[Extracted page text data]
======
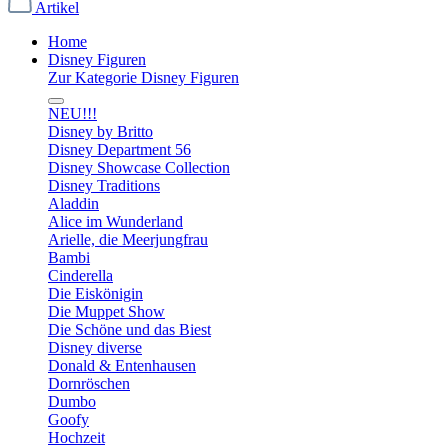
Artikel
Home
Disney Figuren
Zur Kategorie Disney Figuren
NEU!!!
Disney by Britto
Disney Department 56
Disney Showcase Collection
Disney Traditions
Aladdin
Alice im Wunderland
Arielle, die Meerjungfrau
Bambi
Cinderella
Die Eiskönigin
Die Muppet Show
Die Schöne und das Biest
Disney diverse
Donald & Entenhausen
Dornröschen
Dumbo
Goofy
Hochzeit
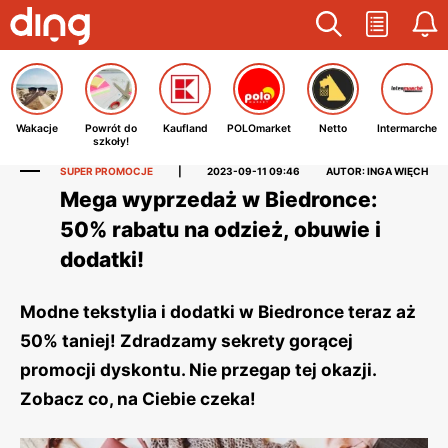
Wakacje
Powrót do
Kaufland
POLOmarket
Netto
Intermarche
szkoły!
SUPER PROMOCJE
|
2023-09-11 09:46
AUTOR: INGA WIĘCH
Mega wyprzedaż w Biedronce:
50% rabatu na odzież, obuwie i
dodatki!
Modne tekstylia i dodatki w Biedronce teraz aż
50% taniej! Zdradzamy sekrety gorącej
promocji dyskontu. Nie przegap tej okazji.
Zobacz co, na Ciebie czeka!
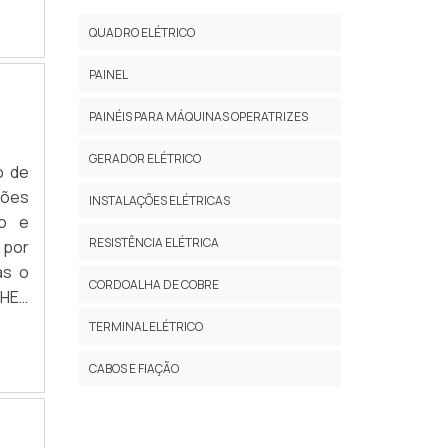
CORDOALHA CHATA DE COBRE 5 8
QUADRO ELÉTRICO
CORDOALHA CHATA DE COBRE 7 8
PAINEL
CORDOALHA CHATA DE COBRE NU
PAINÉIS PARA MÁQUINAS OPERATRIZES
CORDOALHA CHATA FLEXIVEL DE COBRE
GERADOR ELÉTRICO
cos
o de
CORDOALHA CHATA TRANÇADA DE COBRE
bre
ções
INSTALAÇÕES ELÉTRICAS
CORDOALHA COBREADA
to e
RESISTÊNCIA ELÉTRICA
 por
CORDOALHA DE COBRE
as o
CORDOALHA DE COBRE
LHES
CORDOALHA DE COBRE 10MM
sas
TERMINAL ELÉTRICO
CORDOALHA DE COBRE 16MM
CABOS E FIAÇÃO
CORDOALHA DE COBRE 25MM
CORDOALHA DE COBRE 30 CM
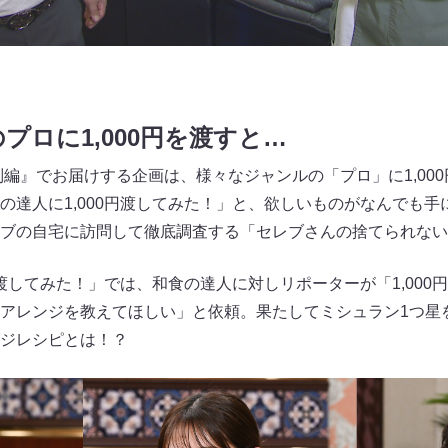
プロに1,000円を渡すと…
別編』でお届けする企画は、様々なジャンルの「プロ」に1,00
の達人に1,000円渡してみた！」と、欲しいものがなんでも
ブの自宅に訪問して徹底調査する「セレブさんの捨てられない
円渡してみた！」では、和食の達人に対しリポーターが「1,00
アレンジを教えてほしい」と依頼。果たしてミシュラン1つ星を
ジレシピとは！？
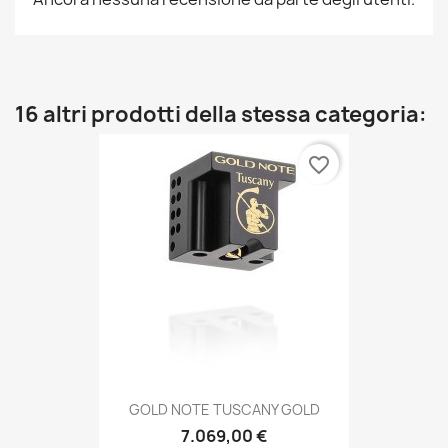
16 altri prodotti della stessa categoria:
favorite_border
GOLD NOTE TUSCANY GOLD
7.069,00 €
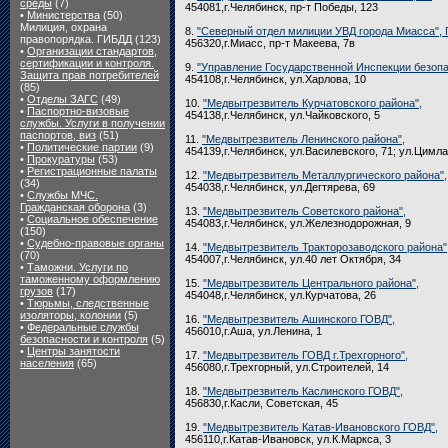
среды
(7)
454081,г.Челябинск, пр-т Победы, 123
•
Министерства
(50)
Милиция, охрана
8.
"Северный отдел милиции УВД города Миасса", 
правопорядка. ГИБДД (123)
456320,г.Миасс, пр-т Макеева, 7в
•
Организации стандартов,
сертификации и контроля.
9.
"Управление Государственной Инспекции безопа
Защита прав потребителей
454108,г.Челябинск, ул.Харлова, 10
(85)
•
Отделы ЗАГС
(49)
10.
"Медвытрезвитель Курчатовского района",
•
Паспортно-визовые
454138,г.Челябинск, ул.Чайковского, 5
службы. Услуги в получении
паспортов, виз
(51)
11.
"Медвытрезвитель Ленинского района",
•
Политические партии
(9)
454139,г.Челябинск, ул.Василевского, 71; ул.Цимла
•
Прокуратуры
(53)
•
Регистрационные палаты
12.
"Медвытрезвитель Металлургического района",
(34)
454038,г.Челябинск, ул.Дегтярева, 69
•
Службы МЧС.
Гражданская оборона
(3)
13.
"Медвытрезвитель Советского района",
•
Социальное обеспечение
454083,г.Челябинск, ул.Железнодорожная, 9
(150)
•
Судебно-правовые органы
14.
"Медвытрезвитель Тракторозаводского района"
(70)
454007,г.Челябинск, ул.40 лет Октября, 34
•
Таможни. Услуги по
таможенному оформлению
15.
"Медвытрезвитель Центрального района",
грузов
(17)
454048,г.Челябинск, ул.Курчатова, 26
•
Тюрьмы, следственные
изоляторы, колонии
(5)
16.
"Медвытрезвитель Ашинского ГОВД",
•
Федеральные службы
456010,г.Аша, ул.Ленина, 1
безопасности и контроля
(5)
•
Центры занятости
17.
"Медвытрезвитель ГОВД г.Трехгорного",
населения
(65)
456080,г.Трехгорный, ул.Строителей, 14
18.
"Медвытрезвитель Каслинского ГОВД",
456830,г.Касли, Советская, 45
19.
"Медвытрезвитель Катав-Ивановского ГОВД",
456110,г.Катав-Ивановск, ул.К.Маркса, 3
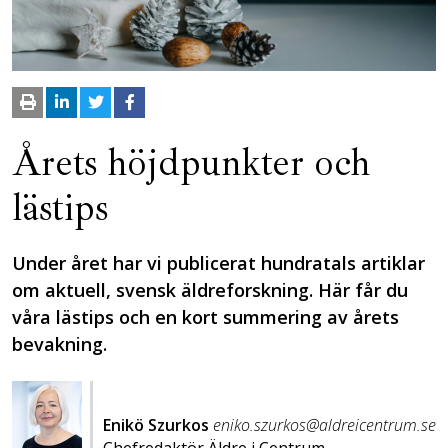
Årets höjdpunkter och
lästips
Under året har vi publicerat hundratals artiklar
om aktuell, svensk äldreforskning. Här får du
våra lästips och en kort summering av årets
bevakning.
Enikö Szurkos
eniko.szurkos@aldreicentrum.se
Chefredaktör Äldre i Centrum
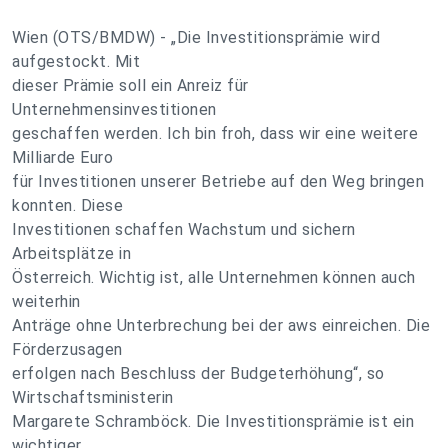
Wien (OTS/BMDW) - „Die Investitionsprämie wird
aufgestockt. Mit
dieser Prämie soll ein Anreiz für
Unternehmensinvestitionen
geschaffen werden. Ich bin froh, dass wir eine weitere
Milliarde Euro
für Investitionen unserer Betriebe auf den Weg bringen
konnten. Diese
Investitionen schaffen Wachstum und sichern
Arbeitsplätze in
Österreich. Wichtig ist, alle Unternehmen können auch
weiterhin
Anträge ohne Unterbrechung bei der aws einreichen. Die
Förderzusagen
erfolgen nach Beschluss der Budgeterhöhung“, so
Wirtschaftsministerin
Margarete Schramböck. Die Investitionsprämie ist ein
wichtiger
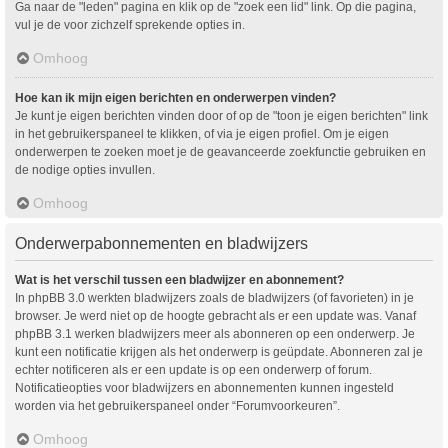
Ga naar de "leden" pagina en klik op de "zoek een lid" link. Op die pagina,
vul je de voor zichzelf sprekende opties in.
Omhoog
Hoe kan ik mijn eigen berichten en onderwerpen vinden?
Je kunt je eigen berichten vinden door of op de "toon je eigen berichten" link
in het gebruikerspaneel te klikken, of via je eigen profiel. Om je eigen
onderwerpen te zoeken moet je de geavanceerde zoekfunctie gebruiken en
de nodige opties invullen.
Omhoog
Onderwerpabonnementen en bladwijzers
Wat is het verschil tussen een bladwijzer en abonnement?
In phpBB 3.0 werkten bladwijzers zoals de bladwijzers (of favorieten) in je
browser. Je werd niet op de hoogte gebracht als er een update was. Vanaf
phpBB 3.1 werken bladwijzers meer als abonneren op een onderwerp. Je
kunt een notificatie krijgen als het onderwerp is geüpdate. Abonneren zal je
echter notificeren als er een update is op een onderwerp of forum.
Notificatieopties voor bladwijzers en abonnementen kunnen ingesteld
worden via het gebruikerspaneel onder “Forumvoorkeuren”.
Omhoog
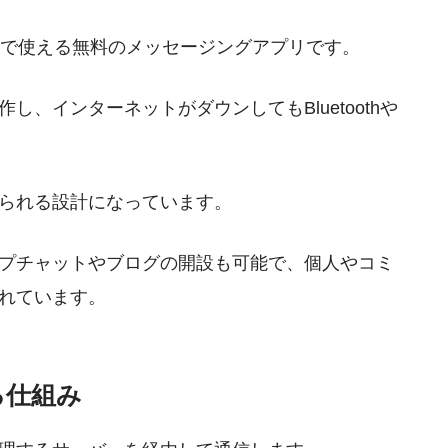
ォンで使える無料のメッセージングアプリです。
、インターネットがダウンしてもBluetoothや
られる設計になっています。
プチャットやブログの開設も可能で、個人やコミ
れています。
る仕組み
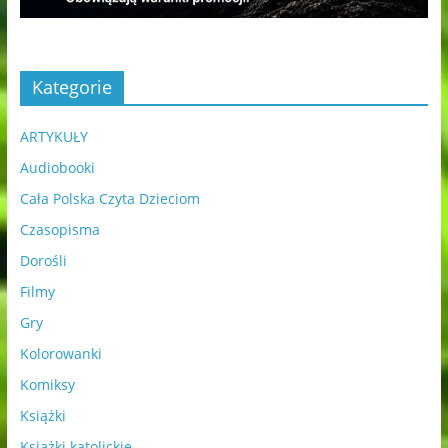
Kategorie
ARTYKUŁY
Audiobooki
Cała Polska Czyta Dzieciom
Czasopisma
Dorośli
Filmy
Gry
Kolorowanki
Komiksy
Książki
Książki katolickie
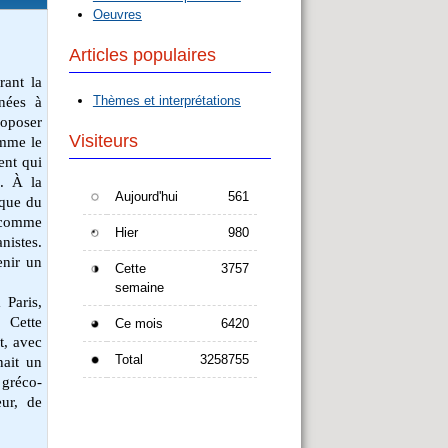
Oeuvres
Articles populaires
rant la
Thèmes et interprétations
inées à
roposer
Visiteurs
omme le
ent qui
e. À la
Aujourd'hui
561
ique du
, comme
Hier
980
nistes.
enir un
Cette
3757
semaine
 Paris,
 Cette
Ce mois
6420
t, avec
Total
3258755
nait un
 gréco-
eur, de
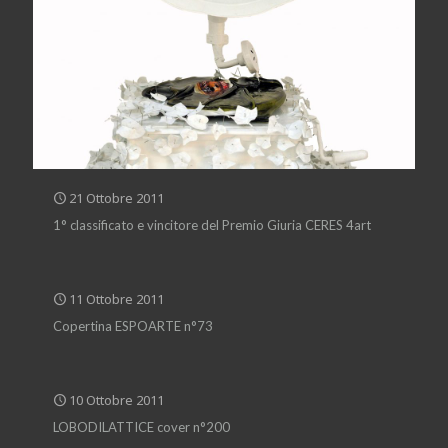
21 Ottobre 2011
1° classificato e vincitore del Premio Giuria CERES 4art
11 Ottobre 2011
Copertina ESPOARTE n°73
10 Ottobre 2011
LOBODILATTICE cover n°200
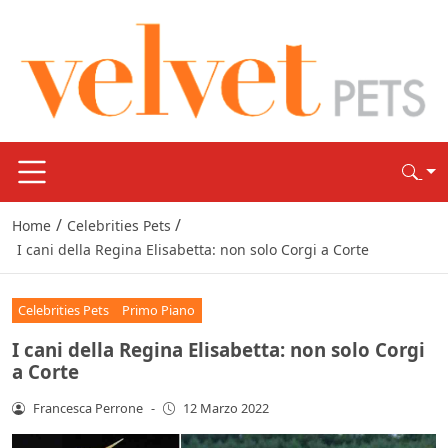
/
/
Home
Celebrities Pets
I cani della Regina Elisabetta: non solo Corgi a Corte
Celebrities Pets
Primo Piano
I cani della Regina Elisabetta: non solo Corgi
a Corte
Francesca Perrone
-
12 Marzo 2022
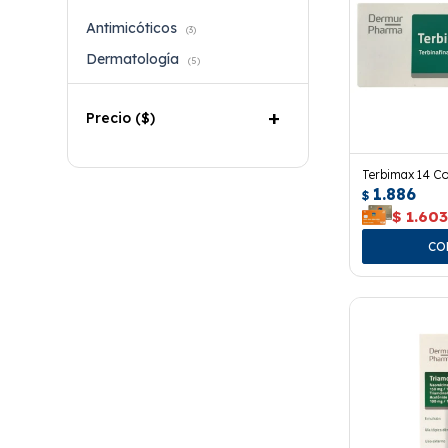
Antimicóticos
(3)
Dermatología
(5)
Precio
($)
Terbimax 14 C
1.886
$
$
1.60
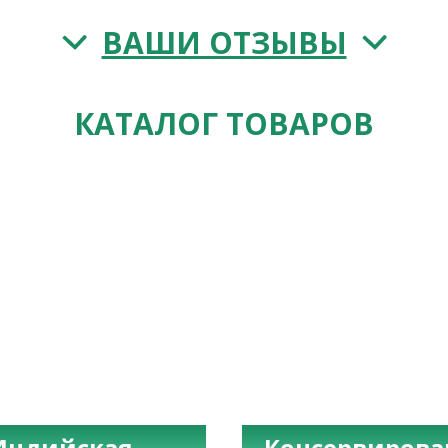
ВАШИ ОТЗЫВЫ
КАТАЛОГ ТОВАРОВ
Индийская
Консервиров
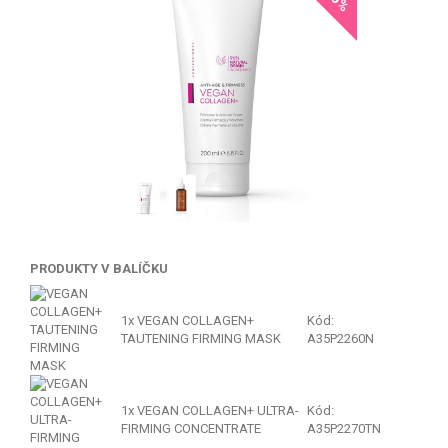
PRODUKTY V BALÍČKU
1x
VEGAN COLLAGEN+
Kód:
TAUTENING FIRMING MASK
A35P2260N
1x
VEGAN COLLAGEN+ ULTRA-
Kód:
FIRMING CONCENTRATE
A35P2270TN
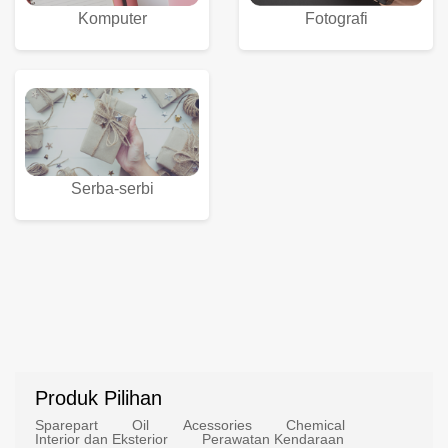
Komputer
Fotografi
Serba-serbi
Produk Pilihan
Sparepart
Oil
Acessories
Chemical
Interior dan Eksterior
Perawatan Kendaraan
======
Instructions to follow:
Each line of the entries holding the string "Kategorie" should be found and copied.

Response to the task:
Zur Kategorie Disney Figuren
Kategorie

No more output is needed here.